Overall, AI’s ability to produce code is causing a massive sea change to what developers actually do on the day-to-day, and thus how foundational coding skills are perceived in interviews. Company leaders are now paying less attention to algorithmic knowledge, and the LeetCode-style interview may not last much longer. 

Hiring companies “care less about purely algorithmic solving, because a lot of that’s being done by the AI,” Shankar said. “Now, you want to see how they’re able to design something, but then also implement it, and then test it.” 

While AI tools add new dimensions to evaluate candidates on, companies continue to look for reasoning skills, resourcefulness, and creativity. AI simply adds another avenue for these qualities to be expressed and explored.  

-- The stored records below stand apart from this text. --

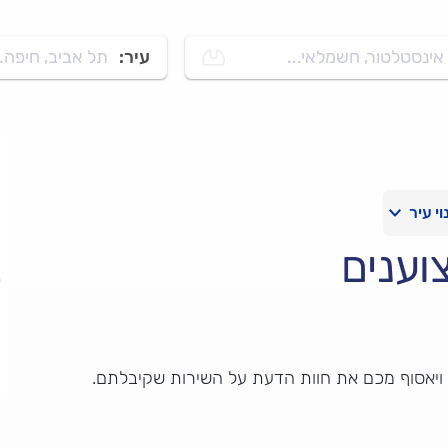
אינסטלטור, חשמלאי...
עיר:
תל אביב, חיפה..
וענים
 ויאסוף מכם את חוות הדעת על השירות שקיבלתם.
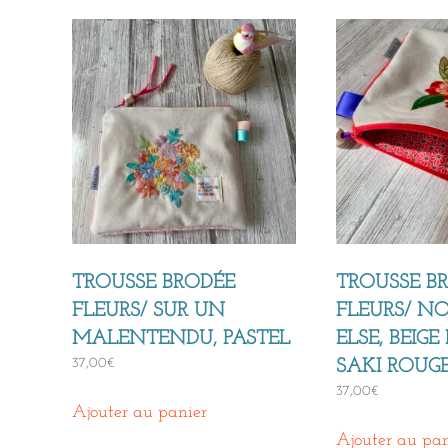
plus
récent
au
plus
ancien
TROUSSE BRODÉE
TROUSSE B
FLEURS/ SUR UN
FLEURS/ N
MALENTENDU, PASTEL
ELSE, BEIG
37,00
€
SAKI ROUG
37,00
€
Ajouter au panier
Ajouter au pan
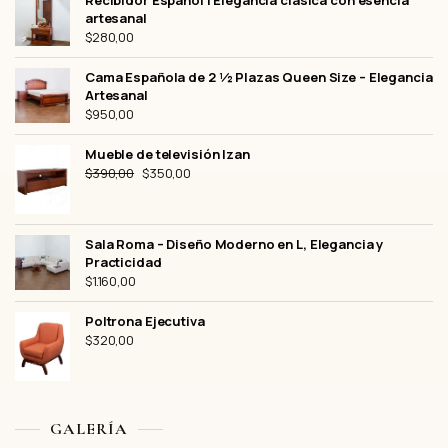
Recibidor Español | Elegancia clásica con esencia
artesanal
$
280,00
Cama Española de 2 ½ Plazas Queen Size – Elegancia
Artesanal
$
950,00
Mueble de televisión Izan
El
El
$
390,00
$
350,00
precio
precio
original
actual
era:
es:
Sala Roma – Diseño Moderno en L, Elegancia y
$390,00.
$350,00.
Practicidad
$
1.160,00
Poltrona Ejecutiva
$
320,00
GALERÍA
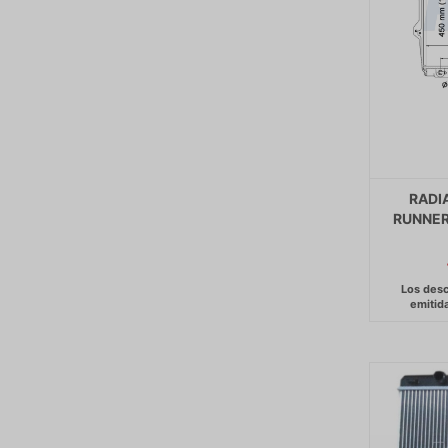
RADI
RUNNER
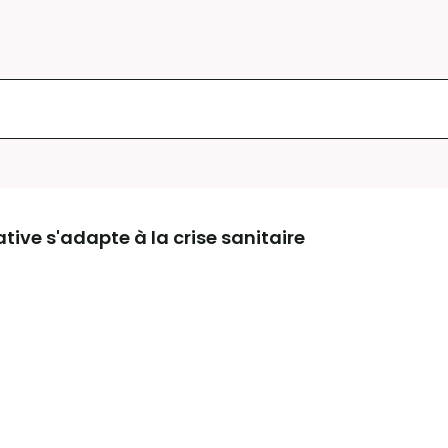
tive s'adapte à la crise sanitaire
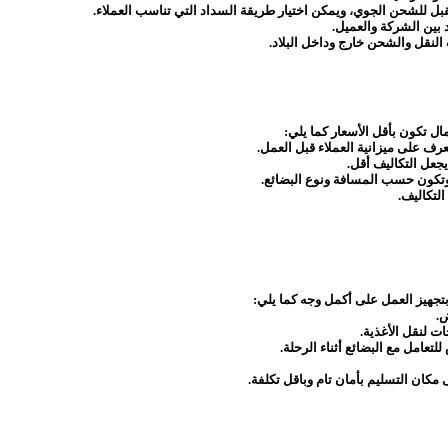
ل للشحن الجوي، ويمكن اختيار طريقة السداد التي تناسب العملاء.
بين الشركة والعميل.
لنقل والشحن خارج وداخل البلاد.
 تكون بأقل الأسعار كما يلي:
رف على ميزانية العملاء قبل العمل.
جعل التكاليف أقل.
وتكون حسب المسافة ونوع البضائع.
لتكاليف.
تجهيز العمل على أكمل وجه كما يلي:
ض.
ت لنقل الأغذية.
عامل مع البضائع أثناء الرحلة.
كان التسليم بأمان تام وباقل تكلفة.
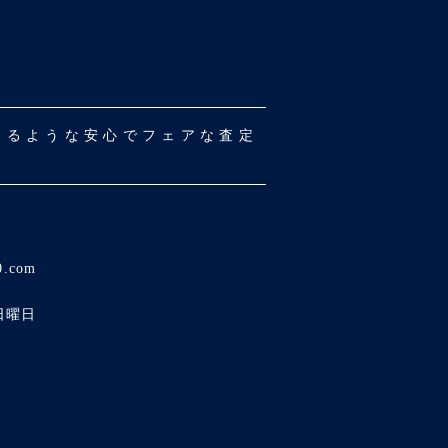
だけるような安心でフェアな査定
0.com
日曜日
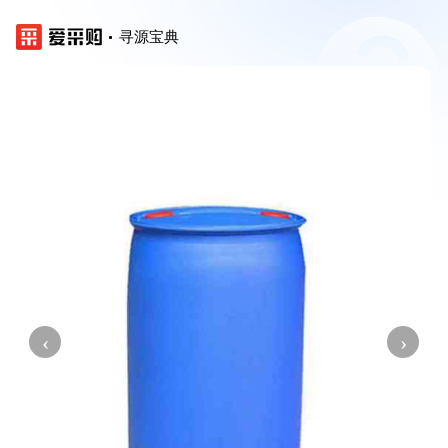
寻源宝典
‹
›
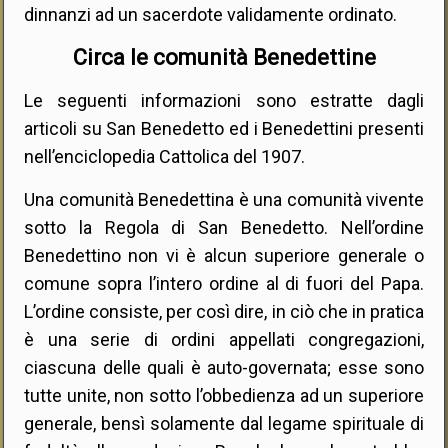
dinnanzi ad un sacerdote validamente ordinato.
Circa le comunità Benedettine
Le seguenti informazioni sono estratte dagli
articoli su San Benedetto ed i Benedettini presenti
nell’enciclopedia Cattolica del 1907.
Una comunità Benedettina è una comunità vivente
sotto la Regola di San Benedetto. Nell’ordine
Benedettino non vi è alcun superiore generale o
comune sopra l’intero ordine al di fuori del Papa.
L’ordine consiste, per così dire, in ciò che in pratica
è una serie di ordini appellati congregazioni,
ciascuna delle quali è auto-governata; esse sono
tutte unite, non sotto l’obbedienza ad un superiore
generale, bensì solamente dal legame spirituale di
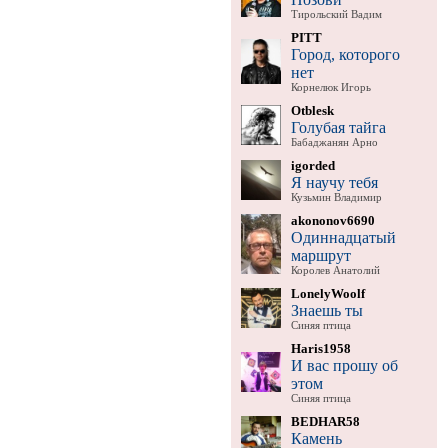
Тирольский Вадим
PITT
Город, которого
нет
Корнелюк Игорь
Otblesk
Голубая тайга
Бабаджанян Арно
igorded
Я научу тебя
Кузьмин Владимир
akononov6690
Одиннадцатый
маршрут
Королев Анатолий
LonelyWoolf
Знаешь ты
Синяя птица
Haris1958
И вас прошу об
этом
Синяя птица
BEDHAR58
Камень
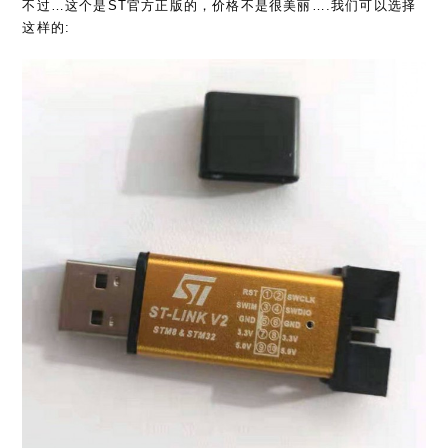
不过…这个是ST官方正版的，价格不是很美丽….我们可以选择
这样的:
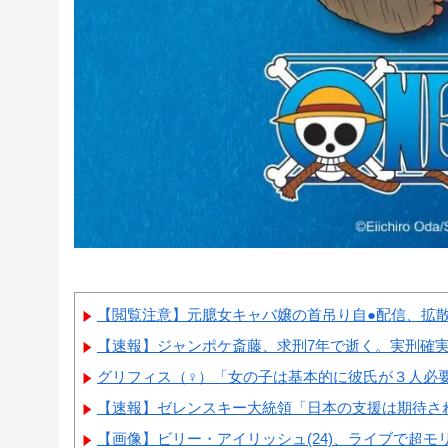
【閲覧注意】元臆女キャバ嬢の首吊り自●配信、拡
【速報】ジャンポケ斎藤、求刑7年で逝く。実刑確
グリフィス（♀）「女の子は基本的に彼氏が３人必要」
【速報】ゼレンスキー大統領「日本の支援は期待され
【画像】ビリー・アイリッシュ(24)、ライブで超モリ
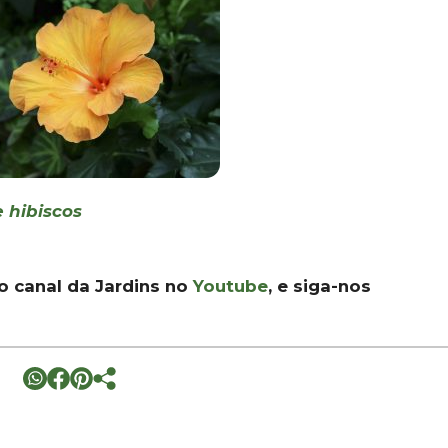
 hibiscos
 o canal da Jardins no
Youtube
, e siga-nos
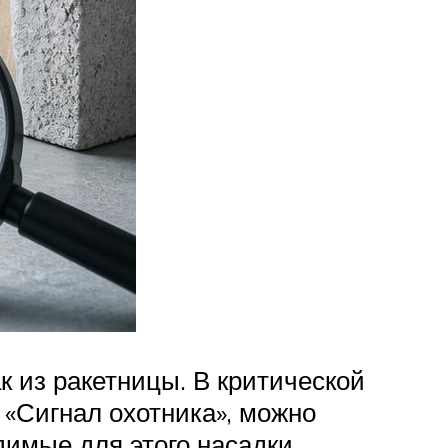
к из ракетницы. В критической
 «Сигнал охотника», можно
имые для этого насадки.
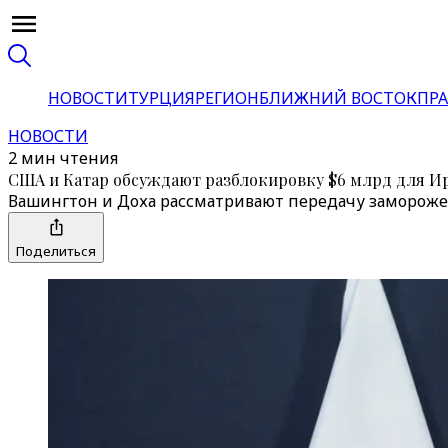
НОВОСТИ
ТУРЦИЯ
РЕГИОН
БЛИЖНИЙ ВОСТОК
ПРА
НОВОСТИ
2 мин чтения
США и Катар обсуждают разблокировку $6 млрд для И
Вашингтон и Доха рассматривают передачу заморожен
Поделиться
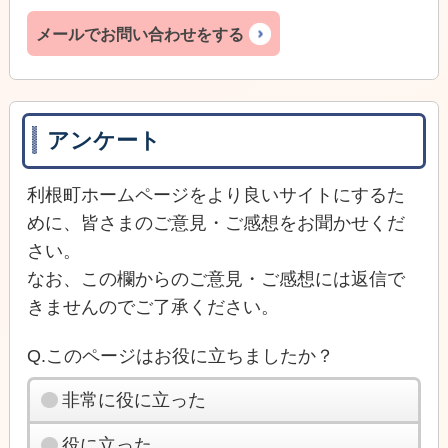
メールでお問い合わせをする
アンケート
利根町ホームページをより良いサイトにするた
めに、皆さまのご意見・ご感想をお聞かせくだ
さい。
なお、この欄からのご意見・ご感想には返信で
きませんのでご了承ください。
Q.このページはお役に立ちましたか？
非常に役に立った
役に立った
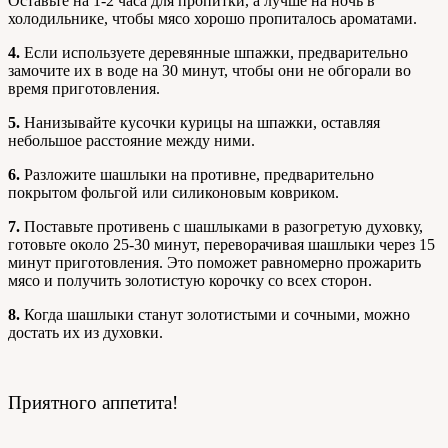
Оставьте на 1-2 часа для пропитки, а лучше на ночь в
холодильнике, чтобы мясо хорошо пропиталось ароматами.
4.
Если используете деревянные шпажки, предварительно
замочите их в воде на 30 минут, чтобы они не обгорали во
время приготовления.
5.
Нанизывайте кусочки курицы на шпажки, оставляя
небольшое расстояние между ними.
6.
Разложите шашлыки на противне, предварительно
покрытом фольгой или силиконовым ковриком.
7.
Поставьте противень с шашлыками в разогретую духовку,
готовьте около 25-30 минут, переворачивая шашлыки через 15
минут приготовления. Это поможет равномерно прожарить
мясо и получить золотистую корочку со всех сторон.
8.
Когда шашлыки станут золотистыми и сочными, можно
достать их из духовки.
Приятного аппетита!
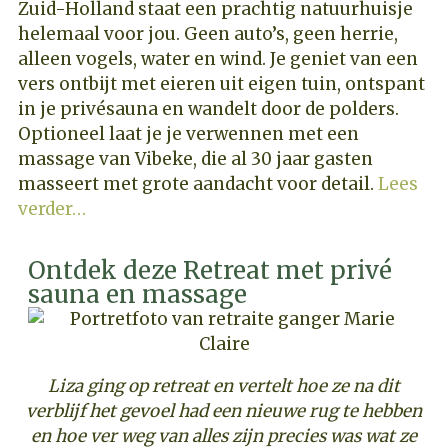
Zuid-Holland staat een prachtig natuurhuisje
helemaal voor jou. Geen auto’s, geen herrie,
alleen vogels, water en wind. Je geniet van een
vers ontbijt met eieren uit eigen tuin, ontspant
in je privésauna en wandelt door de polders.
Optioneel laat je je verwennen met een
massage van Vibeke, die al 30 jaar gasten
masseert met grote aandacht voor detail.
Lees
verder…
Ontdek deze Retreat met privé
sauna en massage
Liza ging op retreat en vertelt hoe ze na dit
verblijf het gevoel had een nieuwe rug te hebben
en hoe ver weg van alles zijn precies was wat ze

“If they’re very resourceful with things – looking at Stack Overflow for answers, Reddit, reaching out to their peers – I see that as a good sign. And I see AI as another tool in that scenario,” said Collins. 

While Friday Harbor leaves AI use in an interview up to candidates, Collins admits the firm will increasingly favor those who do. 

This plays into a new paradigm where openness to using AI is perhaps the most important culture factor. 

“It’s more indexing for, ‘are you an engineer that wants to be AI-enabled? Are you an engineer who’s excited about these tools, who’s open to using these tools and learning about how to improve? I think that’s the biggest piece, because everybody’s still figuring out the right workflows,” Talukdar said. “Nobody’s an expert yet.”